CAIRO, March 20 (Xinhua) -- Egypt's exports to the European Union (EU) markets rose by 24 percent in 2017 to reach 7.5 billion euros (9.2 billion U.S. dollars) compared to 6.3 billion euros (7.7 billion U.S. dollars) a year earlier, the Egyptian trade and industry minister said on Tuesday.
Egypt's Minister of Trade and Industry Tarek Kabil stressed the importance of translating the strategic relations between Egypt and the EU into "balanced trade relations that achieve the common interests of both economies alike."
Kabil's remarks came during his meeting with EU trade commissioner Cecilia Malmstrom in the capital Cairo, where he emphasized that the EU is the number one foreign investor in Egypt.
The Egyptian minister also noted that Egypt's imports from the EU delined in 2017 by three percent to reach 18.2 billion euros (22.35 billion dollars) compared to 18.8 billion euros (23 billion dollars) in 2016.
In mid-January, an Egyptian official report said that the country's non-oil exports increased by 9 percent to exceed 21 billion dollars in 2017 compared to 19.3 billion dollars in 2016.

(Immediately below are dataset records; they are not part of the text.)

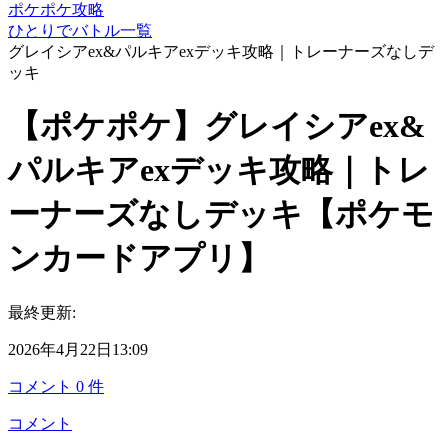
ポケポケ攻略
ひとりでバトル一覧
グレイシアex&パルキアexデッキ攻略｜トレーナーズなしデ
ッキ
【ポケポケ】グレイシアex&
パルキアexデッキ攻略｜トレ
ーナーズなしデッキ【ポケモ
ンカードアプリ】
最終更新:
2026年4月22日13:09
コメント
0
件
コメント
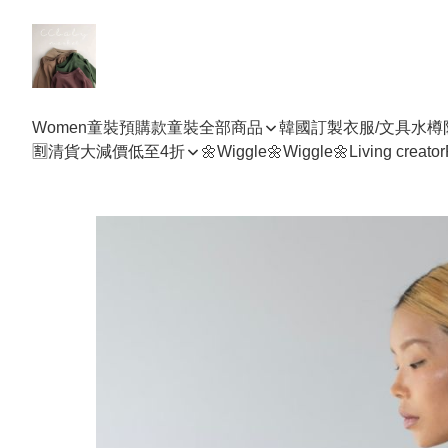
Women
童裝預購款
童裝全部商品
韓國訂製衣服/文具水樽
🈹清貨大減價低至4折
🌼Wiggle🌼Wiggle🌼
Living creator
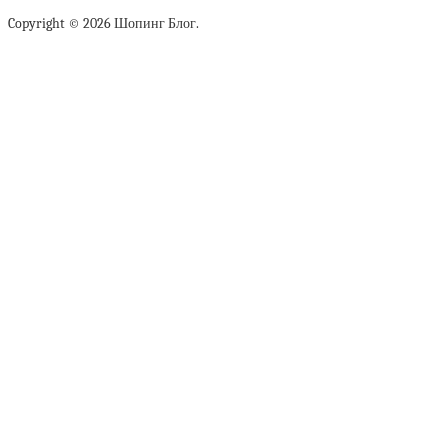
Copyright © 2026 Шопинг Блог.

Egypt has been suffering economic recession over the past few years of political instability and relevant security challenges.
To boost economy, Egypt started in late 2016 with full local currency floatation as an initial step of a strict three-year economic reform program based on austerity measures, fuel and energy subsidy cuts and tax hikes.
Egypt's reform plan has been encouraged by a 12-billion-dollar loan from the International Monetary Fund, half of which has already been delivered to the most populous Arab country.